Suppose I am solving a pde with a solution known with a finite-difference method. I can represent it as $A_hu_h=f$ for some approximating matrix $A_h$. And I define the discrete norm in which I will analyze the convergence to be $$||e||^2=h\sum e_i^2$$. I have the estimate for the error $$||e||\leq C ||\tau||$$ for $\tau$ local error if first order in space and $C$ a stability bound for $A^{-1}$. Then, I want to see which error gives my program to confirm the theory. I pick a point on the grid and watch what happens as a double the mesh. Assume I see the error gets decreased by 2, so I suspect it is a linear convergence at that point. Thus, I can see only rate of convergence at one point. How can I guarantee that the convergence is uniform "everywhere" on the grid? to confirm the theory results, should not I measure the error at each point and see I have a linear convergence in order to claim that the error goes to zero linearly in a discrete norm defined above? Because I could state results in a similar norms such as discrete $L^{\infty}$ or discrete $L^1$, however, what I measure by the computer is the same: difference between numerical solution and the function value at the point.

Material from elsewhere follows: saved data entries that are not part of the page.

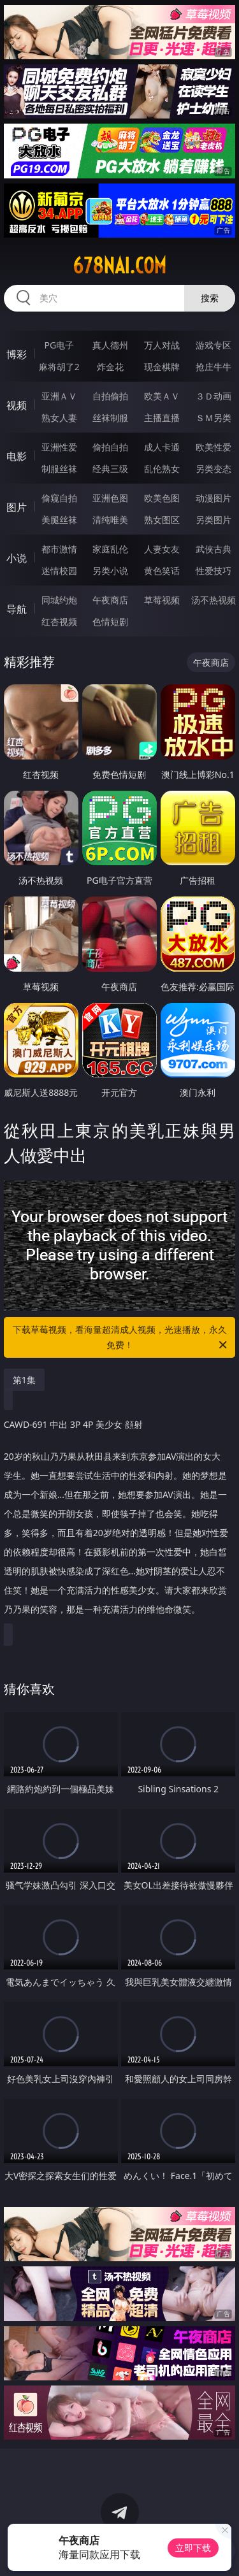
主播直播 (162, 418)
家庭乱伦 (110, 549)
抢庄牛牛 (213, 367)
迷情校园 (59, 571)
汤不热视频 (213, 600)
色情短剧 (110, 621)
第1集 (24, 1380)
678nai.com (119, 265)
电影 (16, 456)
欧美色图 (162, 498)
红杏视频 (59, 621)
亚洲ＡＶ (59, 396)
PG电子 (59, 345)
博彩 (16, 354)
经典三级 (110, 469)
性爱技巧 (213, 571)
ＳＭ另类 (213, 418)
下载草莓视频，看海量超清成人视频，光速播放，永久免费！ (121, 1338)
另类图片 (213, 520)
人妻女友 (162, 549)
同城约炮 (59, 600)
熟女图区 (162, 520)
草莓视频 (162, 600)
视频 (16, 405)
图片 (16, 507)
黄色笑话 (162, 571)
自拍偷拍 (110, 396)
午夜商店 (110, 600)
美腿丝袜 (59, 520)
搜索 (210, 298)
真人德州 (110, 345)
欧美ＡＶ (162, 396)
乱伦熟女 (162, 469)
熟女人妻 (59, 418)
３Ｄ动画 (213, 396)
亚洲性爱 (59, 447)
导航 (16, 609)
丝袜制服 (110, 418)
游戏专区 (213, 345)
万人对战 (162, 345)
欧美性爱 (213, 447)
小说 (16, 558)
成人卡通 (162, 447)
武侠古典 (213, 549)
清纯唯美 (110, 520)
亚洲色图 (110, 498)
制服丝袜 (59, 469)
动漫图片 (213, 498)
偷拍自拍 (110, 447)
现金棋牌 (162, 367)
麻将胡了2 (59, 367)
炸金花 (110, 367)
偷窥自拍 (59, 498)
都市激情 (59, 549)
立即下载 (193, 2548)
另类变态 (213, 469)
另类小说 (110, 571)
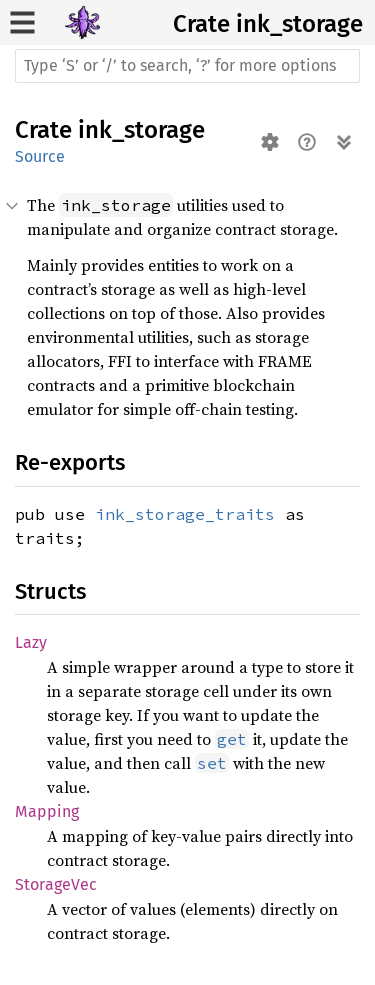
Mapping (47, 811)
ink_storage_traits (185, 514)
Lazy (31, 642)
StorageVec (56, 884)
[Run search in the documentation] (187, 66)
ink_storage (299, 24)
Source (40, 156)
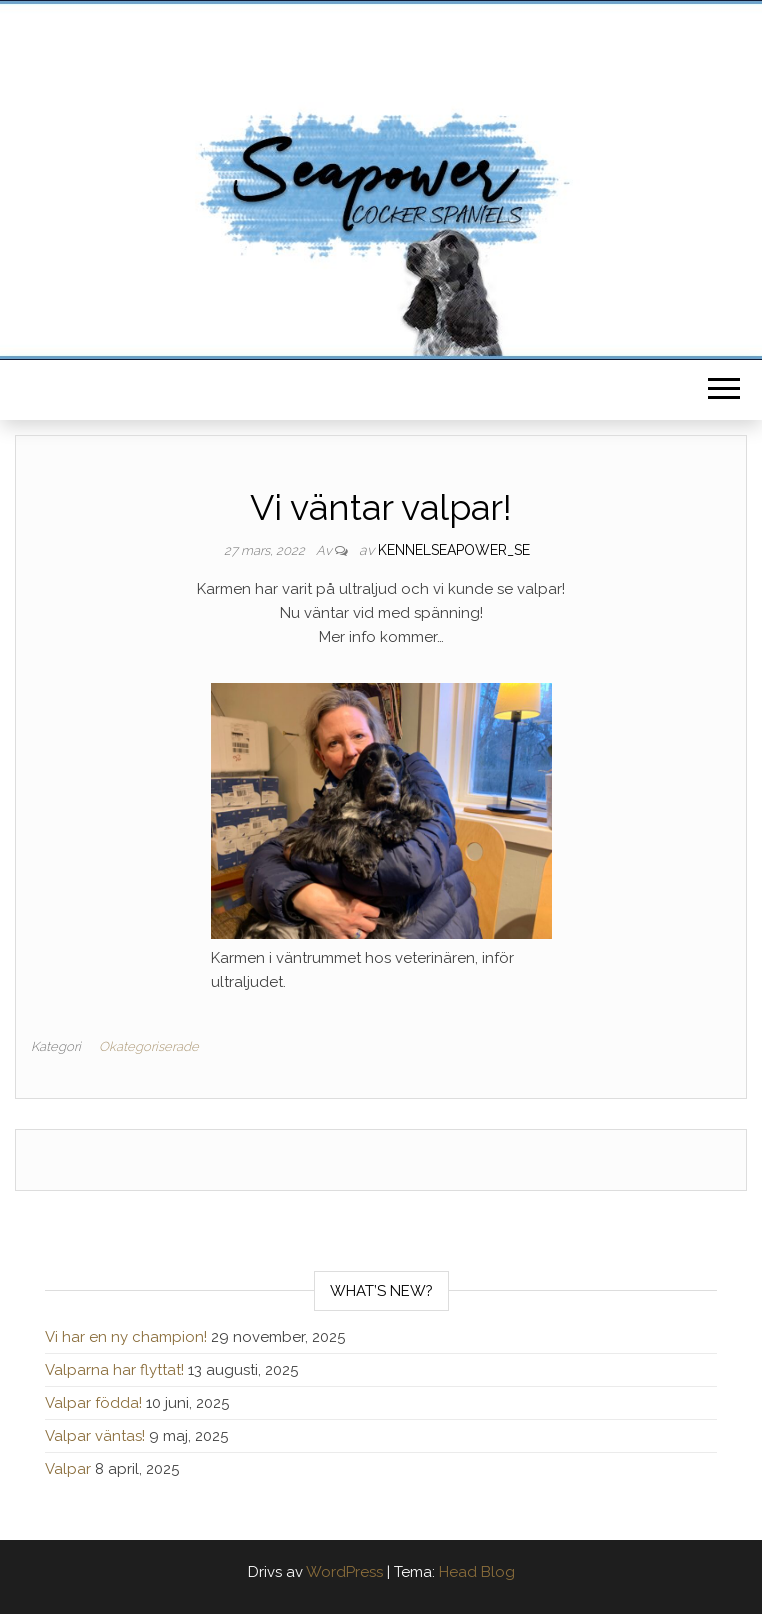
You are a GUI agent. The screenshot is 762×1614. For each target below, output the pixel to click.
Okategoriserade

What confuses me is the fact that before I implement the method, I can state error estimates in a variety of norms, however, how do I relate these theoretical approximations to the error that I can actually measure, since this is just a value at the point on the grid and is independent from the way I do my theoretical analysis?
Edit: I should rephrase the question: There are a number of papers, where the convergence is measured for a particular point on the grid and the results are stated to confirm the theoretical estimates that are done in discrete $L^{\infty}$ or $L^{2}$ for the error vector. Is this sufficient to measure only at one point to obtain the confirmation and why the results presented only for the error at one point?